With Mindful Appy, companies can review emotional states by team, department, group, or region. There is no additional software or mobile apps required. Staff simply respond to a text message with a single emoji.
"The potential to increase diversity and inclusion, combat bullying in the workplace, and cut the costs of employee turnover are tremendous," said Michelle Stinson Ross, director of marketing for Mindful Appy.
Schweiger believes that NEI is a way to improve the ability to understand how people feel about products and services and the place where they work.
Though it has relevance for products and services, the workplace is where Mindful Appy is first launching the NEI. Using simple, anonymous technology, companies can use NEI to quantify employees' positive or negative emotional state about the workplace. With Mindful Appy, employees use the SMS application already on their phones, along with the emoji keyboard that is also pre-installed on their phones, to anonymously gauge their mood and stress levels.
"No one has ever created a consistent, easily deployable, and measurable way to quantify the overall positive or negative emotional state of a group of people," she said. "Measuring a person's feelings at any one time, that's their data point, which we anonymize and aggregate. People are more likely to just quickly give the finger over text if they're really unhappy, or the clasped hands if they're grateful. Using whatever emojis they prefer to express themselves, they can quickly report their emotions, and the benefit is a real thing."
"Because it's anonymous, It preserves the psychological safety of individual employees while empowering them to express their feelings."
Schweiger added that running a net promoter score parallel with the net emotional index would add a new level of emotional and informational dimension to the net promoter score. It could resolve criticism surrounding the NPS's accuracy promoter score.

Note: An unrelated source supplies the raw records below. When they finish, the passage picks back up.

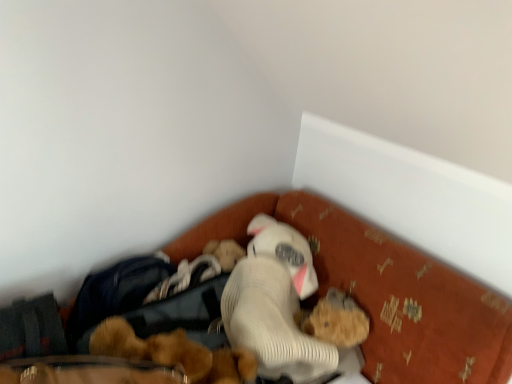 Question: Can you confirm if velvet orange bed at lower center is bigger than fluffy brown teddy bear at center, the second toy when ordered from right to left?

Choices:
 (A) yes
 (B) no

Answer: (A)

Question: Are velvet orange bed at lower center and fluffy brown teddy bear at center, the second toy when ordered from right to left, beside each other?

Choices:
 (A) yes
 (B) no

Answer: (B)

Question: Considering the relative sizes of velvet orange bed at lower center and fluffy brown teddy bear at center, the second toy when ordered from right to left, in the image provided, is velvet orange bed at lower center thinner than fluffy brown teddy bear at center, the second toy when ordered from right to left,?

Choices:
 (A) yes
 (B) no

Answer: (B)

Question: Does velvet orange bed at lower center appear on the left side of fluffy brown teddy bear at center, positioned as the 1th toy in left-to-right order?

Choices:
 (A) yes
 (B) no

Answer: (B)

Question: Considering the relative positions of velvet orange bed at lower center and fluffy brown teddy bear at center, positioned as the 1th toy in left-to-right order, in the image provided, is velvet orange bed at lower center in front of fluffy brown teddy bear at center, positioned as the 1th toy in left-to-right order,?

Choices:
 (A) yes
 (B) no

Answer: (A)

Question: Is point (150, 339) positioned closer to the camera than point (334, 289)?

Choices:
 (A) farther
 (B) closer

Answer: (B)

Question: Visually, is fluffy brown teddy bear at center, positioned as the 1th toy in left-to-right order, positioned to the left or to the right of fuzzy brown teddy bear at lower center, placed as the 1th toy when sorted from right to left?

Choices:
 (A) right
 (B) left

Answer: (B)

Question: Would you say fluffy brown teddy bear at center, positioned as the 1th toy in left-to-right order, is inside or outside fuzzy brown teddy bear at lower center, placed as the 1th toy when sorted from right to left?

Choices:
 (A) inside
 (B) outside

Answer: (B)

Question: Is fluffy brown teddy bear at center, positioned as the 1th toy in left-to-right order, in front of or behind fuzzy brown teddy bear at lower center, placed as the 1th toy when sorted from right to left, in the image?

Choices:
 (A) front
 (B) behind

Answer: (A)

Question: From the image's perspective, relative to white ribbed plush at center, is velvet orange bed at lower center above or below?

Choices:
 (A) below
 (B) above

Answer: (A)

Question: In terms of width, does velvet orange bed at lower center look wider or thinner when compared to white ribbed plush at center?

Choices:
 (A) thin
 (B) wide

Answer: (B)

Question: Would you say velvet orange bed at lower center is inside or outside white ribbed plush at center?

Choices:
 (A) outside
 (B) inside

Answer: (A)

Question: Is point (399, 306) positioned closer to the camera than point (275, 243)?

Choices:
 (A) farther
 (B) closer

Answer: (B)

Question: In terms of width, does fuzzy brown teddy bear at lower center, acting as the second toy starting from the left, look wider or thinner when compared to white ribbed plush at center?

Choices:
 (A) wide
 (B) thin

Answer: (B)

Question: Based on their positions, is fuzzy brown teddy bear at lower center, placed as the 1th toy when sorted from right to left, located to the left or right of white ribbed plush at center?

Choices:
 (A) right
 (B) left

Answer: (A) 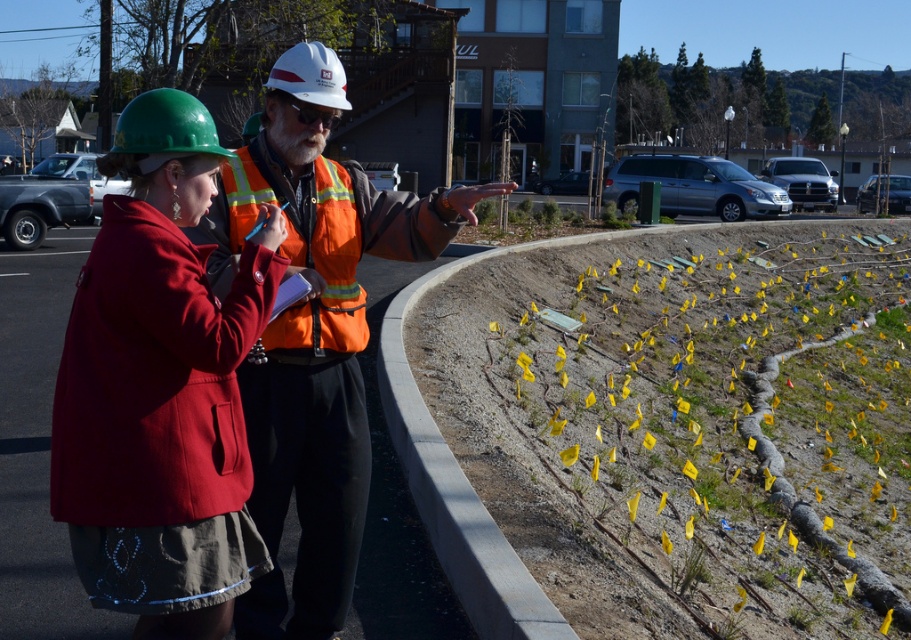 Which is behind, point (487, 394) or point (336, 289)?

The point (487, 394) is more distant.

Looking at this image, is yellow paper at upper right in front of reflective orange safety vest at center?

No, it is behind reflective orange safety vest at center.

Between point (695, 317) and point (467, 192), which one is positioned behind?

Positioned behind is point (695, 317).

Identify the location of yellow paper at upper right. The width and height of the screenshot is (911, 640). (724, 419).

Does reflective orange safety vest at center appear on the right side of orange reflective safety vest at center?

Correct, you'll find reflective orange safety vest at center to the right of orange reflective safety vest at center.

Is point (396, 211) closer to camera compared to point (283, 333)?

No, (396, 211) is behind (283, 333).

At what (x,y) coordinates should I click in order to perform the action: click on reflective orange safety vest at center. Please return your answer as a coordinate pair (x, y). Looking at the image, I should click on (314, 333).

Is concrete at lower right taller than orange reflective safety vest at center?

No, concrete at lower right is not taller than orange reflective safety vest at center.

What do you see at coordinates (458, 486) in the screenshot?
I see `concrete at lower right` at bounding box center [458, 486].

This screenshot has width=911, height=640. Identify the location of concrete at lower right. (458, 486). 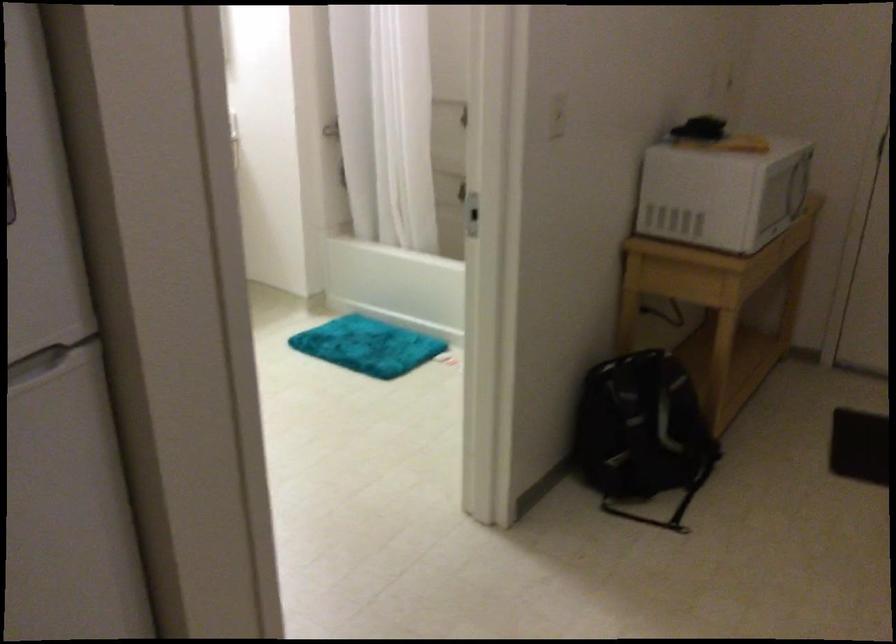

The Mindful Appy team is now working with companies in the non-profit, public transit, tech, and marketing sectors, and the results are promising. They also produce a live weekly podcast, hosted by Schweiger and Stinson Ross, called #FeelingsMatter! that demystifies everything about emotions.
"Overall, feelings matter," Schweiger said. "I believe companies suffer from excessive attrition and toxic workplaces that drive out the best of the best. It is time for businesses to recognize that people's feelings are complex and that they matter and should be safely monitored. It's the one number you need to know."